Do any of you guys play? If so, what's your main? Are you excited for WoD? How long have you been playing? Favorite expack? Favorite raid? Tell me all about your WoW experiences, guys! I want to hear them! 

And if you play on EU servers, how's that lag doing? ;P I've heard some people are already close to level 100, but I'm not sure if that's true or not.

Anyway, I'd love to see some discussion! 

To answer my own questions:
My main has always been a Beast Mastery hunter. (Though, I did switch to druid then shaman through the course of my playtime, then back to hunter.) I'm certainly excited for WoD, can't wait to visit the new Nagrand, as Outlands Nagrand was my favorite! I started playing at the very tail end of Burning Crusade, and was level 50 on my hunter when Wrath of the Lich King came out. My favorite expansion... Hard to say! Wrath, maybe. Cata was fun too. I like 'em all for different reasons. My favorite raid is Firelands, with ICC being my other favorite! :'> I had spent the most time in those raids, and have very many good memories of them. I'm also an altoholic and have every class at 85 or above. This is just a small snippet of my experiences~

(Please keep player bashing out of this thread. I would simply like this to be a normal discussion. Thank you.)


----------



## Brad (Nov 12, 2014)

I do play. I'll be leveling my main, who is a Blood Elf Ret Pally first off. Then, I'll switch to my Alliance toon which is a Human Prot Warrior, and level him to 100.

Also, I play on Borean Tundra if anyone else was wondering. And if there are more people on TBT who play, I'd love to PvP or run a dungeon or two with you guys. It might be fun!


----------



## Shirohibiki (Nov 13, 2014)

Brad said:


> I do play. I'll be leveling my main, who is a Blood Elf Ret Pally first off. Then, I'll switch to my Alliance toon which is a Human Prot Warrior, and level him to 100.
> 
> Also, I play on Borean Tundra if anyone else was wondering. And if there are more people on TBT who play, I'd love to PvP or run a dungeon or two with you guys. It might be fun!

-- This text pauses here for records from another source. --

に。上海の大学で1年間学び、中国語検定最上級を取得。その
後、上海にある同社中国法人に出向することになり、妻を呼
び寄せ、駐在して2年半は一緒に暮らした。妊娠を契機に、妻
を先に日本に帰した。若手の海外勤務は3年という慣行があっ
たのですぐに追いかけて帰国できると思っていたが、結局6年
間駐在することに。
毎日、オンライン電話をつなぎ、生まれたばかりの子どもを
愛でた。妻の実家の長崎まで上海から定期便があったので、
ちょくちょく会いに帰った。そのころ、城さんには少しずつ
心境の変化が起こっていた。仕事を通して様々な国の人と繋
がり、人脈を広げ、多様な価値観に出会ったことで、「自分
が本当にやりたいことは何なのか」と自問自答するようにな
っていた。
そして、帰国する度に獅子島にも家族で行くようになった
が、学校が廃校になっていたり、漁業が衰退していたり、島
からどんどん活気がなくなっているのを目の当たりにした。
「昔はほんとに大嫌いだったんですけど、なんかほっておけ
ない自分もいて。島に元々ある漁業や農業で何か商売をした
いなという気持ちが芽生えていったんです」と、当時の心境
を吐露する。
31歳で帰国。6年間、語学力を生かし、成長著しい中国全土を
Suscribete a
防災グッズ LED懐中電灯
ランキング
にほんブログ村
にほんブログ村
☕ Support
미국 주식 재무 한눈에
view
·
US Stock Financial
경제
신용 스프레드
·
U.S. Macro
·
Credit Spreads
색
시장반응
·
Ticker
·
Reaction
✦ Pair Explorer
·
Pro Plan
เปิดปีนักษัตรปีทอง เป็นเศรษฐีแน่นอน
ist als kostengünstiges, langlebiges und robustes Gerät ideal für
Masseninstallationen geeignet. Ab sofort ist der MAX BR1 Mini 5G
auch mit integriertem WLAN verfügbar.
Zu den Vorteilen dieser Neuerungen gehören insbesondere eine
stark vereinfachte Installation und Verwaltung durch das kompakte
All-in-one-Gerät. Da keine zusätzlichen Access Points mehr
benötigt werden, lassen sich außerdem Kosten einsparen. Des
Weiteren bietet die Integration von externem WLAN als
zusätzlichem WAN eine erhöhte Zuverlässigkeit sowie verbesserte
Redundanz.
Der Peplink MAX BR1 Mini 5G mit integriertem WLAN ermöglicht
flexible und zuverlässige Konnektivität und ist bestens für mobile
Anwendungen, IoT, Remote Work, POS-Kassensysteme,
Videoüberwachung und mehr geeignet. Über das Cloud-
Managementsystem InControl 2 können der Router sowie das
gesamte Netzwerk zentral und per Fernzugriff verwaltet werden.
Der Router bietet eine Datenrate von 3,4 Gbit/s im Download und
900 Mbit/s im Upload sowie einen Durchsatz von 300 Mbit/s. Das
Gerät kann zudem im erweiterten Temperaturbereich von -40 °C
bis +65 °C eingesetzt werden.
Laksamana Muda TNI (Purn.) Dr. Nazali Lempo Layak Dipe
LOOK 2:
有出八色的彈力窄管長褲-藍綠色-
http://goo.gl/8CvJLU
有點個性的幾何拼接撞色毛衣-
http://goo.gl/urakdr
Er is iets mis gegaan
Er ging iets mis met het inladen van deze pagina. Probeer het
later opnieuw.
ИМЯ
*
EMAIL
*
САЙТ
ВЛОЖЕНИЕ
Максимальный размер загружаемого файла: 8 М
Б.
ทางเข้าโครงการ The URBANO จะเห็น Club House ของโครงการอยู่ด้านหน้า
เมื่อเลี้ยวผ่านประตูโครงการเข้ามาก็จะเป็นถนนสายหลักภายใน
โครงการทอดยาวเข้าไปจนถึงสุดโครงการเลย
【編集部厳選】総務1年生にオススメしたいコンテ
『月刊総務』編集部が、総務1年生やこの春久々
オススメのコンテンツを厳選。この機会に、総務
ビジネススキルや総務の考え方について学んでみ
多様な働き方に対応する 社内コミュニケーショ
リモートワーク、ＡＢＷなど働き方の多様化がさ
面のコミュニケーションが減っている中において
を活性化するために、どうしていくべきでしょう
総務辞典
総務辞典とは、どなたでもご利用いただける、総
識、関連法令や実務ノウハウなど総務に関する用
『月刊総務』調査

oooh! forgot to mention i play on stormrage and proudmoore US for my alliance servers, and uhh... well, ive forgotten what my horde servers were. illidan maybe? lol

i have a ret pally alt as well! :3c but i am REALLY BAD AT MELEE... so i generally stick to ranged. still, ive been trying to get that super pretty PVP set for my pally... erm... keyword _trying_ lmfao i barely play her but I WILL EVENTUALLY GET IT (the one with the wings ((AKA EVERY PALLY SET EVER)))

thank you for responding! ^.^ id love to play with you sometime ;v; i have to figure out my schedule first tho orz


----------



## Brad (Nov 13, 2014)

Sounds great. With Thanksgiving break coming up soon, I'd love to get some TBT WoW going.


----------



## Minties (Nov 13, 2014)

I've been playing WoW since the beginning of BC! I've had quite a few main switches up till now. 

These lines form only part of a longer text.